My family has had the wonderful privilege of being foster parents to 4 different children since 2013. We were challenged to do Foster Care after watching a fascinating independent film that showed how the power of the gospel being displayed through the church had nearly eradicated the need for additional foster homes in one state. We had always talked about adoption at some point but God began to change our minds (we are still pro-adoption and would strongly encourage any follower of Christ of nearly any age to prayerfully consider such a step).
We have had the short term emergency placement - where the child is dropped for a few days and then taken away just as quickly. We have had the long term placement that eventually leads to adoption to some other family (another Christian family where they continue to learn about Jesus). We have had the long term placement of a medically fragile child that likely will never be adopted or leave foster care. It is heart breaking when a child leaves our home - my entire family (including me) will cry over the loss like a death in the family. We eat ice cream, play games and drown our sorrows for the evening in something fun - then the next day we start fresh wondering what next God will use us for.
We do not treat our foster children as - well foster children. We don't even call them that. They are ours - for as long as God gives them to us. We introduce them as ours, even the color of their melamine is drastically different than ours. We celebrate their birthdays and Christmas and any other event that is important. We take them on vacation. We have a wall of pictures in our house dedicated to our family - and each one of them is on it. Their names and faces are etched into our story.
Recently I heard that Suffolk County Foster care has only two - that is 2 - Dos, zwei - homes that are ready and capable of taking medically fragile children. That is astonishing. there are hundreds of churches, tens of thousands of Christians and only 2 families. How is that possible? Many will say - I can not do fostering or adoption. I could not disrupt our family, I do not have the time, I do not have the resources, I could not possibly give them up - subtly suggesting perhaps that I must be heartless that I am able to give them up.

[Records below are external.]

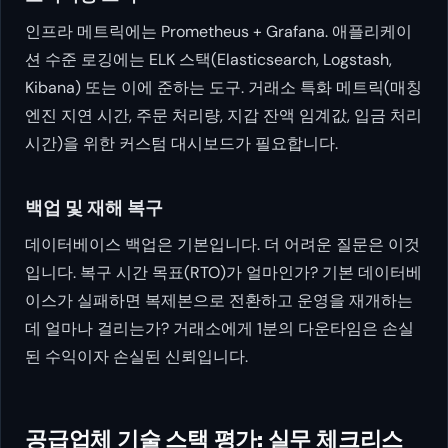
인프라 메트릭에는 Prometheus + Grafana. 애플리케이
션 수준 로깅에는 ELK 스택(Elasticsearch, Logstash,
Kibana) 또는 이에 준하는 도구. 거래소 특화 메트릭(매칭
엔진 지연 시간, 주문 처리량, 지갑 잔액 임계값, 입금 처리
시간)을 위한 커스텀 대시보드가 필요합니다.
백업 및 재해 복구
데이터베이스 백업은 기본입니다. 더 어려운 질문은 이것
입니다. 복구 시간 목표(RTO)가 얼마인가? 기본 데이터베
이스가 실패하면 복제본으로 전환하고 운영을 재개하는
데 얼마나 걸리는가? 거래소에게 1분의 다운타임은 손실
된 수익이자 손실된 신뢰입니다.
공급업체 기술 스택 평가: 실무 체크리스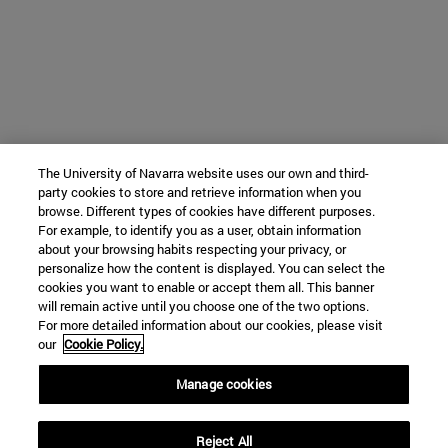
The University of Navarra website uses our own and third-
party cookies to store and retrieve information when you
browse. Different types of cookies have different purposes.
For example, to identify you as a user, obtain information
about your browsing habits respecting your privacy, or
personalize how the content is displayed. You can select the
cookies you want to enable or accept them all. This banner
will remain active until you choose one of the two options.
For more detailed information about our cookies, please visit
our
Cookie Policy.
Manage cookies
Reject All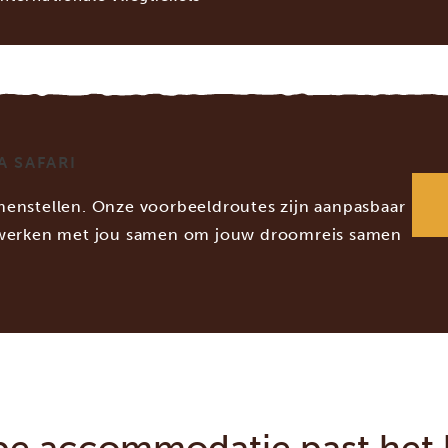
A SAFARI
samenstellen. Onze voorbeeldroutes zijn aanpasbaar
n werken met jou samen om jouw droomreis samen
pe accommodatie past het b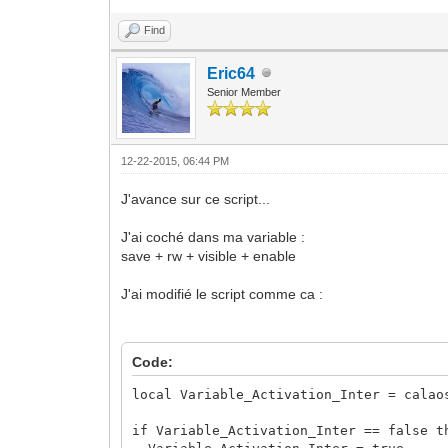
Find
Eric64
Senior Member
12-22-2015, 06:44 PM
J'avance sur ce script...
J'ai coché dans ma variable :
save + rw + visible + enable
J'ai modifié le script comme ca :
Code:
local Variable_Activation_Inter = calao
if Variable_Activation_Inter == false t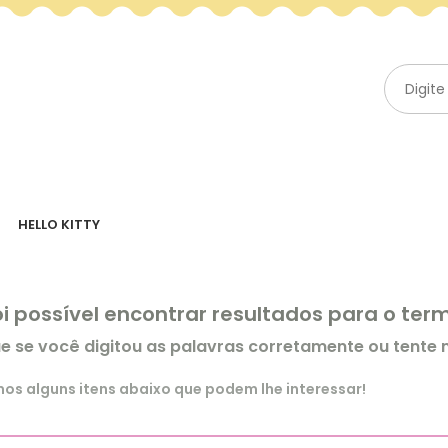
HELLO KITTY
oi possível encontrar resultados para o te
ue se você digitou as palavras corretamente ou tente
s alguns itens abaixo que podem lhe interessar!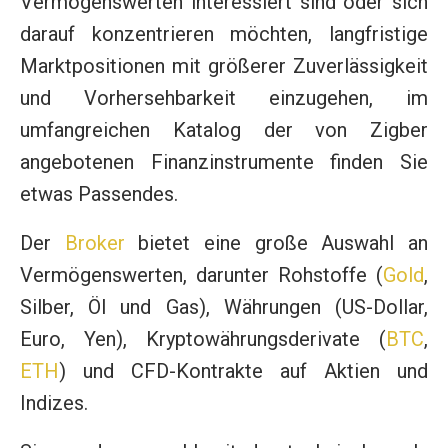
Vermögenswerten interessiert sind oder sich
darauf konzentrieren möchten, langfristige
Marktpositionen mit größerer Zuverlässigkeit
und Vorhersehbarkeit einzugehen, im
umfangreichen Katalog der von Zigber
angebotenen Finanzinstrumente finden Sie
etwas Passendes.
Der
Broker
bietet eine große Auswahl an
Vermögenswerten, darunter Rohstoffe (
Gold
,
Silber, Öl und Gas), Währungen (US-Dollar,
Euro, Yen), Kryptowährungsderivate (
BTC
,
ETH
) und CFD-Kontrakte auf Aktien und
Indizes.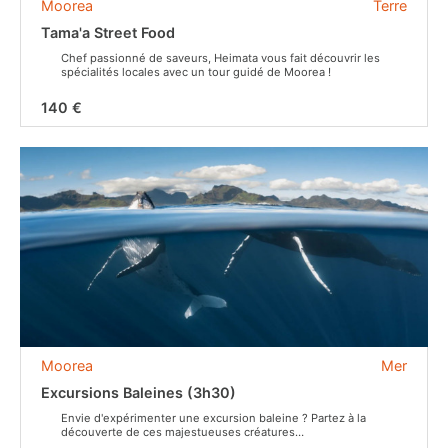
Moorea
Terre
Tama'a Street Food
Chef passionné de saveurs, Heimata vous fait découvrir les
spécialités locales avec un tour guidé de Moorea !
140 €
Moorea
Mer
Excursions Baleines (3h30)
Envie d'expérimenter une excursion baleine ? Partez à la
découverte de ces majestueuses créatures…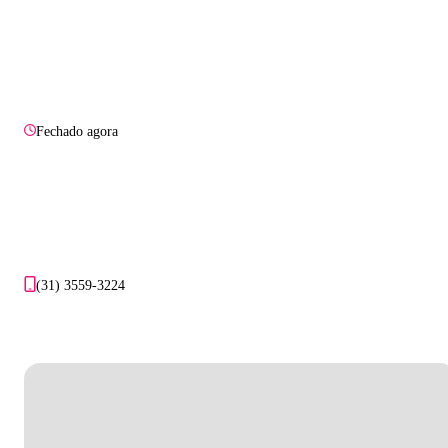
Fechado agora
(31) 3559-3224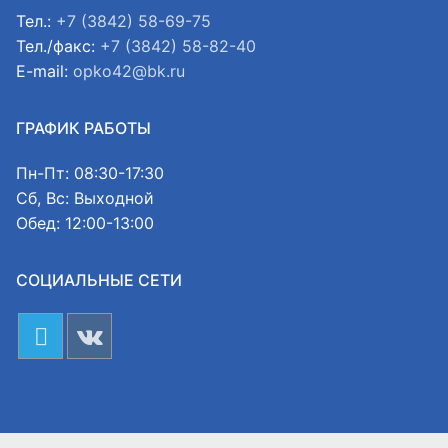
Тел.:
+7 (3842) 58-69-75
Тел./факс:
+7 (3842) 58-82-40
E-mail:
opko42@bk.ru
ГРАФИК РАБОТЫ
Пн-Пт: 08:30-17:30
Сб, Вс: Выходной
Обед: 12:00-13:00
СОЦИАЛЬНЫЕ СЕТИ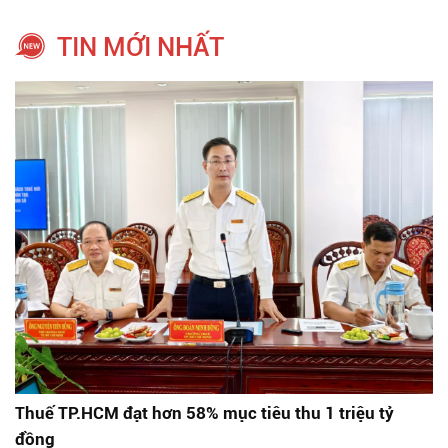
TIN MỚI NHẤT
Thuế TP.HCM đạt hơn 58% mục tiêu thu 1 triệu tỷ
đồng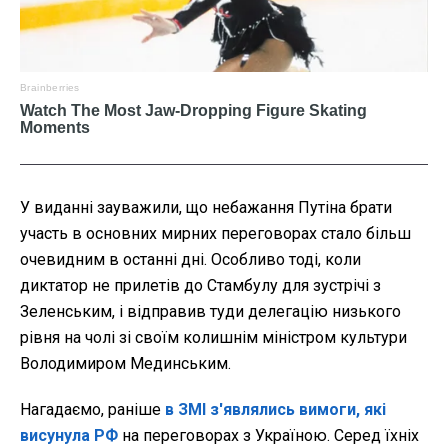
У виданні зауважили, що небажання Путіна брати
участь в основних мирних переговорах стало більш
очевидним в останні дні. Особливо тоді, коли
диктатор не прилетів до Стамбулу для зустрічі з
Зеленським, і відправив туди делегацію низького
рівня на чолі зі своїм колишнім міністром культури
Володимиром Мединським.
Нагадаємо, раніше
в ЗМІ з'являлись вимоги, які
висунула РФ
на переговорах з Україною. Серед їхніх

We know both the Old and New Testaments are pro-adoption. James commands the church to take care of the orphans (and widows) because it is what pure religion looks like. We know we are adopted through the blood of Jesus - becoming joint heirs of the family of God. If anyone should be active in the adoption or foster care word it is followers of Jesus. Yet, the church is often not involved in orphan care. We put bumper stickers on our car, we might even congratulate the family that did it. It is one thing to say we are pro-life - but what about being willing to take that child that is not aborted but left at the hospital into your home. You can say your are pro life - or you could show you are pro life.
Now, not everyone is called to adopt. Not everyone is called to foster (and you might be one of those people or families) - but EVERYONE in the church is called to care of the fatherless and the orphan. Adoption is one way. Foster care is another way. Being a family that serves the adoptive or foster homes in your church is another way. Supporting Soundview Pregnancy services is another way. There are many ways to get involved. But there are also many excuses that keep many of us from doing anything.
This month - pray - ask God - how can you bring him glory by loving and serving the fatherless and the orphan. God may very well surprise you by directing you to do fostering. If you have questions about - my wife and I regularly talk with couples about the joys, struggles and benefits of fostering. We would be happy to talk with you. Being a foster home is not as hard, elusive or expensive as you might think - but it is rewarding - it will change the child who comes to your home, change biological children you already have, change your church. In fact you will probably discover you will be changed just as much if not more than the child who comes into your care. You may not be able to move across the world to share the gospel. But you could invite a young child who has no permanent home into yours - and to both share and demonstrate the life changing power of the gospel - all from the comfort of your couch, your backyard, in the car line, at McDonalds or Disney World.